WHAT THE TASK ASKS:
Every entry below should be reproduced exactly; no picture is to be included.

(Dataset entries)

=== Section Start ===

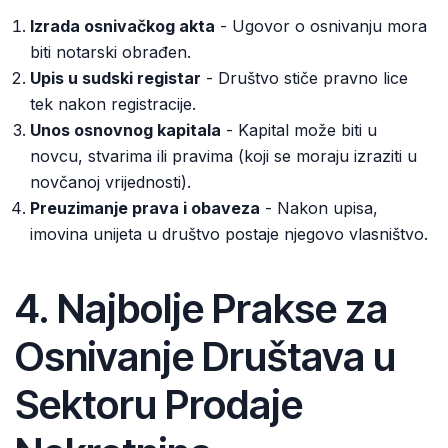
Izrada osnivačkog akta
- Ugovor o osnivanju mora
biti notarski obrađen.
Upis u sudski registar
- Društvo stiče pravno lice
tek nakon registracije.
Unos osnovnog kapitala
- Kapital može biti u
novcu, stvarima ili pravima (koji se moraju izraziti u
novčanoj vrijednosti).
Preuzimanje prava i obaveza
- Nakon upisa,
imovina unijeta u društvo postaje njegovo vlasništvo.
4. Najbolje Prakse za
Osnivanje Društava u
Sektoru Prodaje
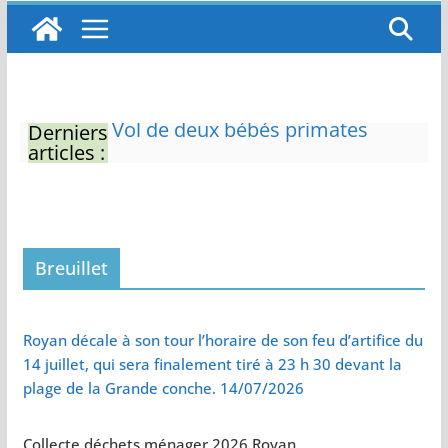
Derniers
Eau potable : Le préfet de
articles :
Charente-Maritime annonce de
nouvelles restrictions
Zones de baignade surveillées
Il sera interdit de tondre sa
pelouse de 12h à 16h à partir du
7 juin
Breuillet
Naissance exceptionnelle de
deux tigres de l’Amour
Vol de deux bébés primates
Royan décale à son tour l’horaire de son feu d’artifice du
tamarins empereurs au zoo de
14 juillet, qui sera finalement tiré à 23 h 30 devant la
La Palmyre
plage de la Grande conche. 14/07/2026
Collecte déchets ménager 2026 Royan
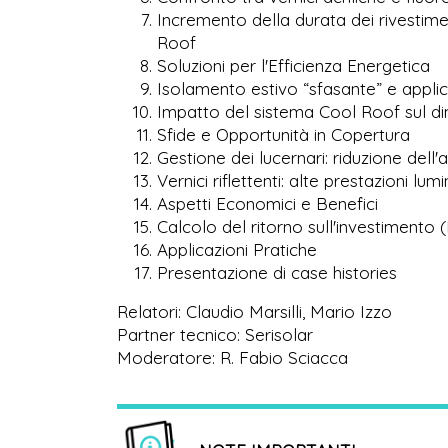
Incremento della durata dei rivestime
Roof
Soluzioni per l'Efficienza Energetica
Isolamento estivo “sfasante” e appli
Impatto del sistema Cool Roof sul di
Sfide e Opportunità in Copertura
Gestione dei lucernari: riduzione dell'
Vernici riflettenti: alte prestazioni lu
Aspetti Economici e Benefici
Calcolo del ritorno sull'investimento (R
Applicazioni Pratiche
Presentazione di case histories
Relatori: Claudio Marsilli, Mario Izzo
Partner tecnico: Serisolar
Moderatore: R. Fabio Sciacca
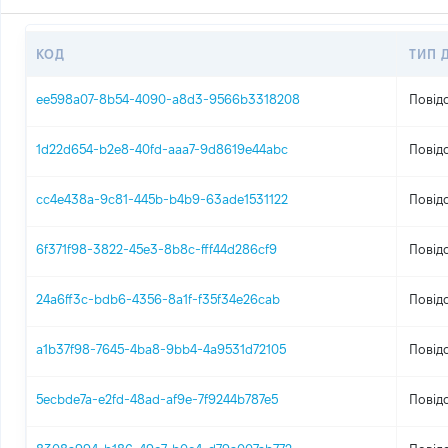
КОД
ТИП 
ee598a07-8b54-4090-a8d3-9566b3318208
Повід
1d22d654-b2e8-40fd-aaa7-9d8619e44abc
Повід
cc4e438a-9c81-445b-b4b9-63ade1531122
Повід
6f371f98-3822-45e3-8b8c-fff44d286cf9
Повід
24a6ff3c-bdb6-4356-8a1f-f35f34e26cab
Повід
a1b37f98-7645-4ba8-9bb4-4a9531d72105
Повід
5ecbde7a-e2fd-48ad-af9e-7f9244b787e5
Повід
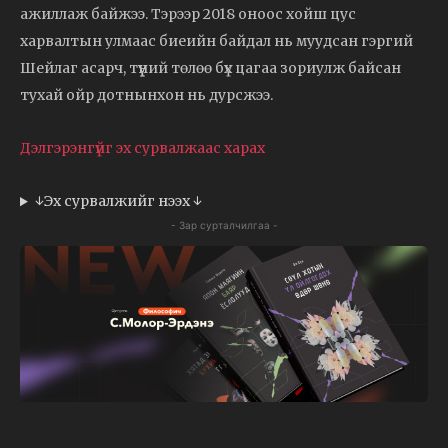
ажиллаж байжээ. Тэрээр 2018 оноос хойш цус
харвалтын улмаас биеийн байдал нь муудсан гэргий
Шейлаг асарч, түүний төлөө бүх цагаа зориулж байсан
тухай ойр дотнынхон нь дурсжээ.
Дэлгэрэнгүйг эх сурвалжаас харах
↓Эх сурвалжийг нээх ↓
- Зар сурталчилгаа -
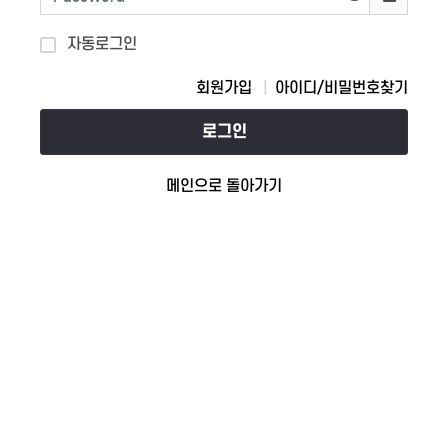
자동로그인
회원가입
아이디/비밀번호찾기
로그인
메인으로 돌아가기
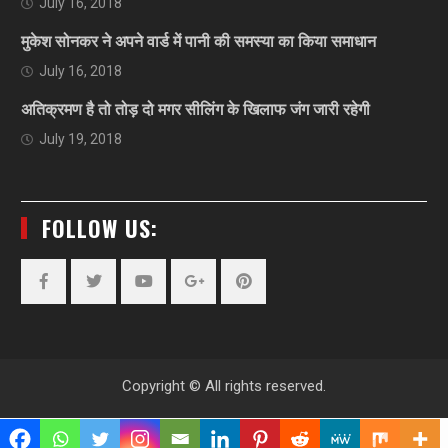
July 16, 2018
मुकेश सोनकर ने अपने वार्ड में पानी की समस्या का किया समाधान
July 16, 2018
अतिक्रमण है तो तोड़ दो मगर सीलिंग के खिलाफ जंग जारी रहेगी
July 19, 2018
FOLLOW US:
Facebook
Twitter
YouTube
Plus
Pinterest
Google
Copyright © All rights reserved.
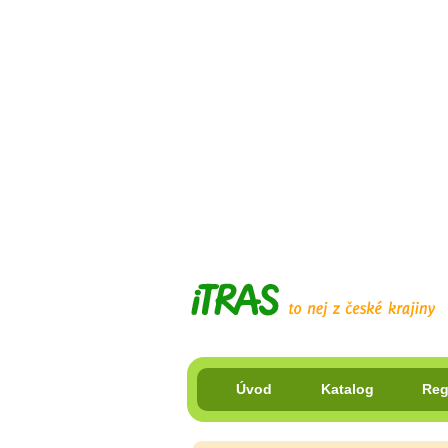
Úvod
Katalog
Reg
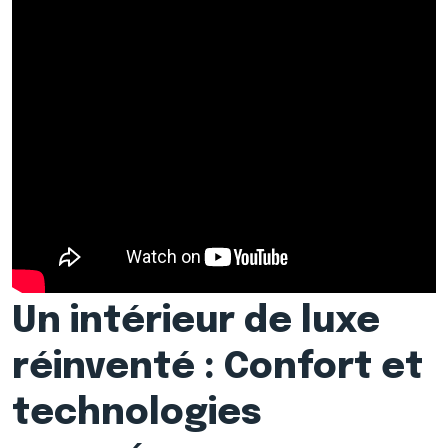
Un intérieur de luxe
réinventé : Confort et
technologies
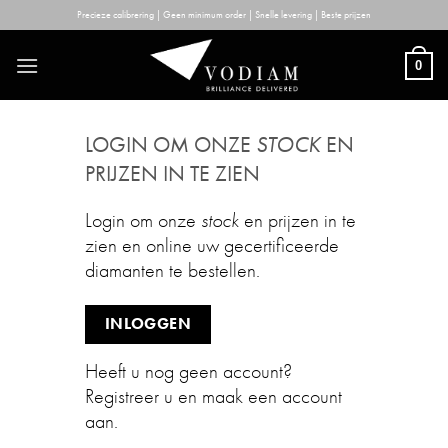
Skip
Precieze calibrering | Geen minimum order | Snelle levering | Beste prijzen
to
content
0
LOGIN OM ONZE
STOCK
EN
PRIJZEN IN TE ZIEN
Login om onze
stock
en prijzen in te
zien en online uw gecertificeerde
diamanten te bestellen.
INLOGGEN
Heeft u nog geen account?
Registreer u en maak een account
aan.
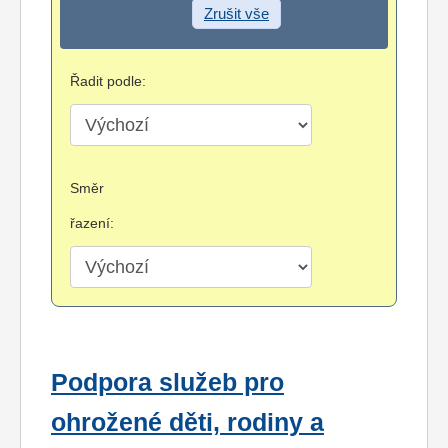
Zrušit vše
Řadit podle:
Směr
řazení:
Podpora služeb pro
ohrožené děti, rodiny a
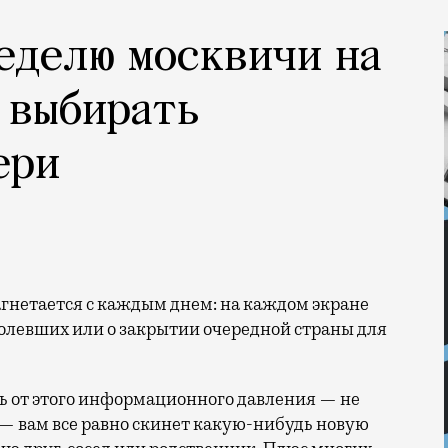
еделю москвичи на
 выбирать
ери
олевших или о закрытии очередной страны для
ь от этого информационного давления — не
и — вам все равно скинет какую-нибудь новую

=== Section End ===

ANSWER BOX:
Izrada osnivačkog akta
- Ugovor o osnivanju mora
biti notarski obrađen.
Upis u sudski registar
- Društvo stiče pravno lice
tek nakon registracije.
Unos osnovnog kapitala
- Kapital može biti u
novcu, stvarima ili pravima (koji se moraju izraziti u
novčanoj vrijednosti).
Preuzimanje prava i obaveza
- Nakon upisa,
imovina unijeta u društvo postaje njegovo vlasništvo.
4. Najbolje Prakse za
Osnivanje Društava u
Sektoru Prodaje
Derniers
Eau potable : Le préfet de
articles :
Charente-Maritime annonce de
nouvelles restrictions
Zones de baignade surveillées
Il sera interdit de tondre sa
pelouse de 12h à 16h à partir du
7 juin
Breuillet
Naissance exceptionnelle de
deux tigres de l’Amour
Vol de deux bébés primates
Royan décale à son tour l’horaire de son feu d’artifice du
tamarins empereurs au zoo de
14 juillet, qui sera finalement tiré à 23 h 30 devant la
La Palmyre
plage de la Grande conche. 14/07/2026
Collecte déchets ménager 2026 Royan
Incremento della durata dei rivestime
Roof
Soluzioni per l'Efficienza Energetica
Isolamento estivo “sfasante” e appli
Impatto del sistema Cool Roof sul di
Sfide e Opportunità in Copertura
Gestione dei lucernari: riduzione dell'
Vernici riflettenti: alte prestazioni lu
Aspetti Economici e Benefici
Calcolo del ritorno sull'investimento (R
Applicazioni Pratiche
Presentazione di case histories
Relatori: Claudio Marsilli, Mario Izzo
Partner tecnico: Serisolar
Moderatore: R. Fabio Sciacca
КОД
ТИП 
ee598a07-8b54-4090-a8d3-9566b3318208
Повід
1d22d654-b2e8-40fd-aaa7-9d8619e44abc
Повід
cc4e438a-9c81-445b-b4b9-63ade1531122
Повід
6f371f98-3822-45e3-8b8c-fff44d286cf9
Повід
24a6ff3c-bdb6-4356-8a1f-f35f34e26cab
Повід
a1b37f98-7645-4ba8-9bb4-4a9531d72105
Повід
5ecbde7a-e2fd-48ad-af9e-7f9244b787e5
Повід
ажиллаж байжээ. Тэрээр 2018 оноос хойш цус
харвалтын улмаас биеийн байдал нь муудсан гэргий
Шейлаг асарч, түүний төлөө бүх цагаа зориулж байсан
тухай ойр дотнынхон нь дурсжээ.
Дэлгэрэнгүйг эх сурвалжаас харах
↓Эх сурвалжийг нээх ↓
- Зар сурталчилгаа -
자동로그인
회원가입
아이디/비밀번호찾기
로그인
메인으로 돌아가기
July 16, 2018
मुकेश सोनकर ने अपने वार्ड में पानी की समस्या का किया समाधान
July 16, 2018
अतिक्रमण है तो तोड़ दो मगर सीलिंग के खिलाफ जंग जारी रहेगी
July 19, 2018
FOLLOW US:
Facebook
Twitter
YouTube
Plus
Pinterest
Google
Copyright © All rights reserved.
Úvod
Katalog
Reg
Un intérieur de luxe
réinventé : Confort et
technologies
Skip
Precieze calibrering | Geen minimum order | Snelle levering | Beste prijzen
to
content
0
LOGIN OM ONZE
STOCK
EN
PRIJZEN IN TE ZIEN
Login om onze
stock
en prijzen in te
zien en online uw gecertificeerde
diamanten te bestellen.
INLOGGEN
Heeft u nog geen account?
Registreer u en maak een account
aan.
Zrušit vše
Řadit podle:
Směr
řazení:
Podpora služeb pro
ohrožené děti, rodiny a
еделю москвичи на
 выбирать
ери
олевших или о закрытии очередной страны для
ь от этого информационного давления — не
и — вам все равно скинет какую-нибудь новую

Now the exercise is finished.